Earlier this week, our pastor posted a request on Facebook explaining that his next sermon series would be on dealing with conflict and asked if anyone would like to share thier experiences. I knew that I had done some writing on conflict pain in the past and checked my documents to see if I could find it. The piece I had wrote just happened to be exactly one year previous to when he is starting this new series. Here is what I had wrote:
April 21, 2008
We watched a video at church yesterday and one sentence stood out to me that was over the head of a woman - “avoids relationships for fear of pain”. (http://www.youtube.com/watch?v=LfeXxkbgCVE) I am that woman. It hit me like a ton of bricks.
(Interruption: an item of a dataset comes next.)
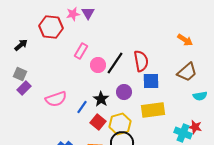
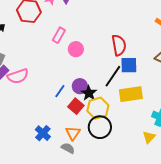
black line: (115, 63) -> (113, 76), moved
purple circle: (124, 92) -> (80, 86), moved
pink semicircle: (56, 99) -> (18, 76), moved
black star: (101, 99) -> (89, 93), moved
I have broken most all of my relationships with friends and family. Those still intact only consist of surface conversations and smiles. My intimacy with my husband is gone because I fear intimacy with anyone. It only gives them more of an opportunity to hurt me. Of course people have hurt me over the years – everyone gets hurt but the last five years seem like the hurt was constant between friends, church, family and husband. Getting angry and walking away is my learned defense mechanism. It is all I know now. I don’t know how to overcome this. I don’t know how to trust again. I don’t know how to let anyone in. I feel like my heart has shriveled up and has nothing to sustain it. I avoid sharing my feelings because it only leads to being hurt once again. I can’t endure any more pain. I used to be a loving, compassionate, gentle person who enjoyed people but I now see people as something to avoid. My husband asks where this person has gone, but I don’t know what to tell him. I want superficial relationships so I can be in control. It is not fair to those around me but I don’t know how to change.
I thanked God because of the differences He has made in my heart since I wrote the above. Here is what He has been up to:
A few months ago, God began prompting me to restore broken relationships. My pride was instantly flared by even the thought of asking for forgiveness from people who had hurt me so badly. God has prepared my heart each day for this time as I have watched Him soften my heart. He continued to make His will apparent through sermons, devotions, His Word, and words from others. Mike and I had already forgiven each other and were connected once again, and I had inched my way back into some friendships but my previous church family was who God pulled me to. He showed me many ways that I had sinned against my church family and how I needed to ask for their forgiveness so that my relationship with Him could continue to grow. It was humbling to consider that my heart was not the only one that had been hurt. It took every ounce of courage I had and the strength of God to contact the church and ask to meet with the board. When the meeting was over, the Pastor suggested that I pray about individuals that God wanted me to contact. I prayed and instantly had a list on my heart. It would have been very easy to leave it at that but it wasn't in God's plan. I have now spoke face-to-face with the people God laid on my heart. I have asked for forgiveness from each one. The bitterness is gone. We recently attended our old church for some family baptisms and I really enjoyed the visit. I didn't feel tense, stressed and bitter like times before but at peace with the people and with God. His amazing love does amazing things in my heart.
Conflict can cause much pain but forgiveness brings much peace.
Please be praying as I will be sharing this during our church services tomorrow.
Isaiah 51:1 "Listen to me, you who pursue righteousness, who seek the Lord: Look to the rock from which you were hewn and to the quarry from which you were dug."
Have a great day and a great weekend!